##### EXCERPTED DATA

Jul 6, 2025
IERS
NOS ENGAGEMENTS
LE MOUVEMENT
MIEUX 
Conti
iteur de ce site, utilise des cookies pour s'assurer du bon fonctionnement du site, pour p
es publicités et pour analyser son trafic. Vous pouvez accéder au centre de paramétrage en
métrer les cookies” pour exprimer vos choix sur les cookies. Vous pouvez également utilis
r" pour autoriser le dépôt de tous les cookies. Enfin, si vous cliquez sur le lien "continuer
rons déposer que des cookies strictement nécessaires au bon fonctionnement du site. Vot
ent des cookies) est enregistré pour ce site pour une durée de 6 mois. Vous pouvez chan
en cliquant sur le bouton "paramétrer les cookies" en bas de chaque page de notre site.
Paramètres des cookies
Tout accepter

##########

_TASK DETAILS_
From the data above, copy every line where "pouvez" appears.

_ANSWER TO THIS TASK_
es publicités et pour analyser son trafic. Vous pouvez accéder au centre de paramétrage en
métrer les cookies” pour exprimer vos choix sur les cookies. Vous pouvez également utilis
ent des cookies) est enregistré pour ce site pour une durée de 6 mois. Vous pouvez chan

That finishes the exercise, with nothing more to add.